Uma bactéria capaz de sobreviver em ambientes contaminados com metais pesados acaba de ganhar uma nobre função graças à engenharia genética. A Cupriavidus metallidurans CH34 foi modificada geneticamente para fixar em sua membrana inúmeros metais, como chumbo, zinco e cádmio, os mais tóxicos encontrados no ambiente, e ajudar assim na despoluição de efluentes industriais.
Em seu estado natural (à esquerda), a CH34 agrega pouca quantidade de metais – como o chumbo (nas fotos) – em sua membrana. Modificada geneticamente (à direita), a bactéria é capaz de manter os íons metálicos na sua superfície em níveis muito superiores aos do micro-organismo selvagem (imagens: Ronaldo Biondo).
Para conferir essa nova característica à CH34, o engenheiro químico Ronaldo Biondo, que desenvolveu a pesquisa no Programa de Pós-graduação em Biotecnologia da Universidade de São Paulo (USP), produziu em laboratório um gene sintético que codifica uma proteína que tem alta afinidade por metais pesados.
Por meio de técnicas de engenharia genética, o pesquisador fez com que a proteína passasse a ser produzida na bactéria, onde é transportada até a membrana e se mantém ligada à superfície, passando a retirar os metais do ambiente. “A proteína sintética não alterou o desenvolvimento da bactéria, que permanece saudável durante o processo”, diz Biondo, que há quatro anos estuda a CH34, micro-organismo ainda pouco conhecido no Brasil.
Com a modificação genética, a bactéria consegue agregar e manter na sua superfície os íons metálicos do ambiente em níveis muito superiores aos da bactéria selvagem.
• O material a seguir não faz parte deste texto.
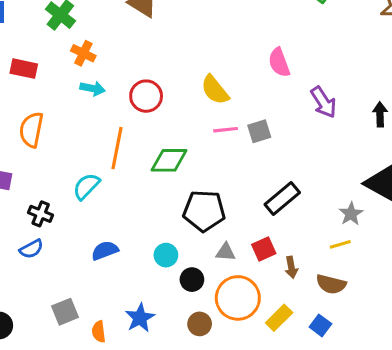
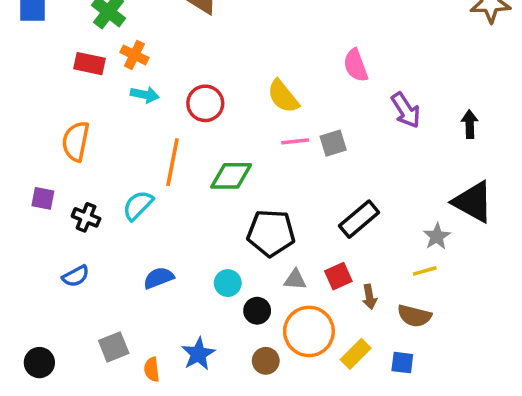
red rectangle: (24, 69) -> (89, 64), moved
black cross: (41, 214) -> (86, 217), moved
blue square: (320, 325) -> (402, 363), turned -30

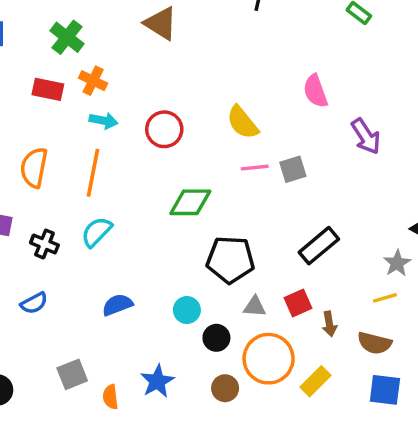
orange line: (172, 162) -> (93, 173), moved
blue square: (402, 363) -> (385, 390), moved, size x1.4

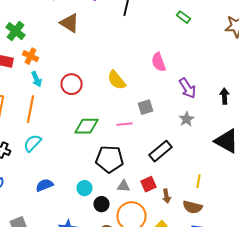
cyan arrow: (103, 121) -> (36, 79), turned 56
pink line: (255, 168) -> (124, 124), moved
gray star: (397, 263) -> (186, 119), moved
yellow line: (385, 298) -> (198, 181), turned -64

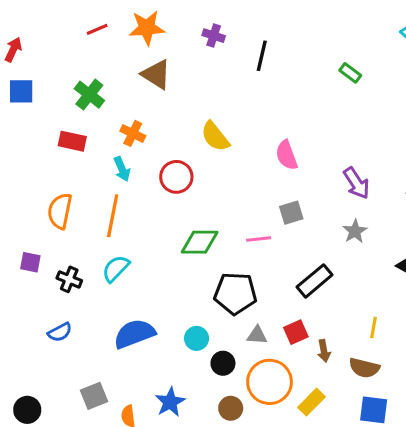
brown triangle: (70, 23) -> (156, 74), moved
orange cross: (30, 56) -> (133, 133), moved
pink semicircle: (158, 62) -> (287, 155), moved
yellow semicircle: (116, 80) -> (215, 137), moved
blue semicircle: (44, 185) -> (134, 334), size x1.5

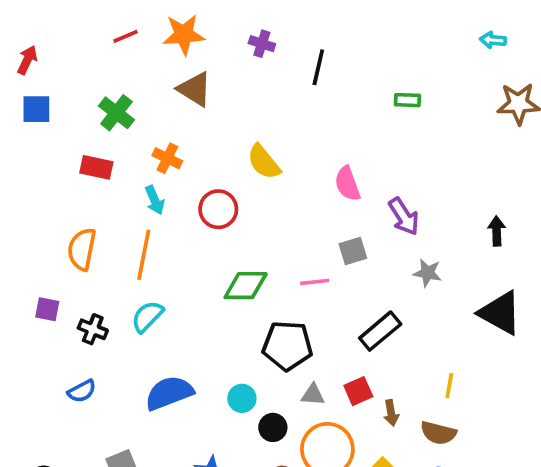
green rectangle: (350, 73) -> (407, 100), moved, turned -35
purple arrow: (356, 183) -> (404, 216), moved
gray star: (355, 231) -> (427, 273), turned -30

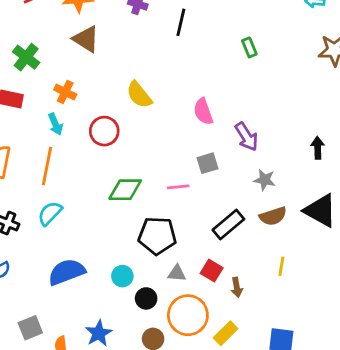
green rectangle: (407, 100) -> (249, 47), turned 66
red square: (358, 391) -> (212, 271), turned -35
brown semicircle: (438, 433) -> (273, 216), moved, turned -32

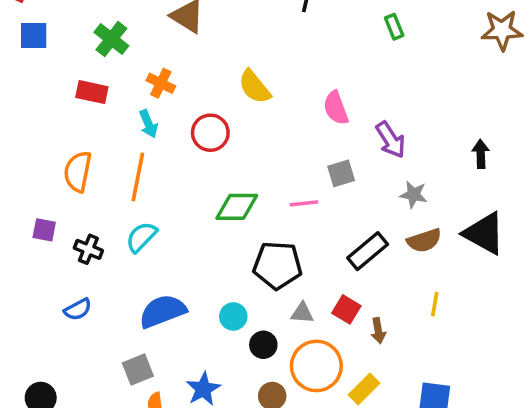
gray square: (30, 328) -> (138, 369), moved

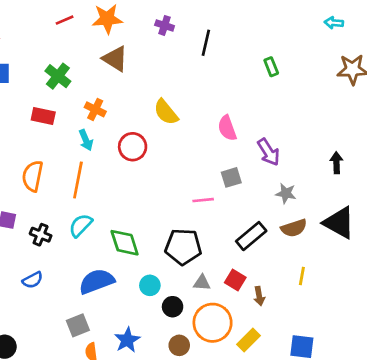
green diamond: (237, 207) -> (125, 243), moved, turned 72

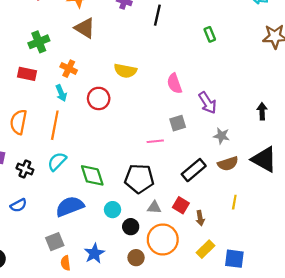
green cross: (58, 76) -> (39, 42), turned 30
yellow semicircle: (166, 112) -> (125, 71), turned -40
yellow rectangle: (249, 340) -> (205, 249), moved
Em seu estado natural, a CH34 também aglutina metais, mas, devido a sistemas naturais de resistência, em pouco tempo eles são expulsos novamente para o ambiente. “Além de não ser patogênica, a CH34 modificada geneticamente passa a ser biorremediadora”, destaca o pesquisador.
Testes realizados em laboratório comprovaram a eficiência da CH34 na remoção de metais pesados de efluentes. “A bactéria poderá recuperar metais de efluentes contaminados provenientes de indústrias e até mesmo do esgoto doméstico”, diz Biondo.
Reaproveitamento dos metais
Atualmente, a equipe trabalha no cultivo das bactérias transgênicas em um recipiente fechado chamado biorreator, que permite a passagem de líquidos e funciona como um filtro. “Alimentamos o biorreator com efluente contaminado e, ao mesmo tempo, procuramos manter uma concentração adequada de bactérias, para que o resíduo saia com níveis aceitáveis de metais, de acordo com o estabelecido pelo Conselho Nacional do Meio Ambiente [Conama],” explica Biondo.
Depois que a capacidade das bactérias de fixar os íons metálicos se esgota, é preciso descarregar o biorreator para incinerá-las e evitar sua dispersão no ambiente. Dessa forma, os metais retirados do efluente podem ser separados e reaproveitados.
A bactéria modificada está sendo patenteada e em breve deve começar a ser usada por uma mineradora, que financiou o estudo. “A CH34 será um importante instrumento para a despoluição de efluentes”, aposta Biondo, que já recebeu dois prêmios científicos pela pesquisa.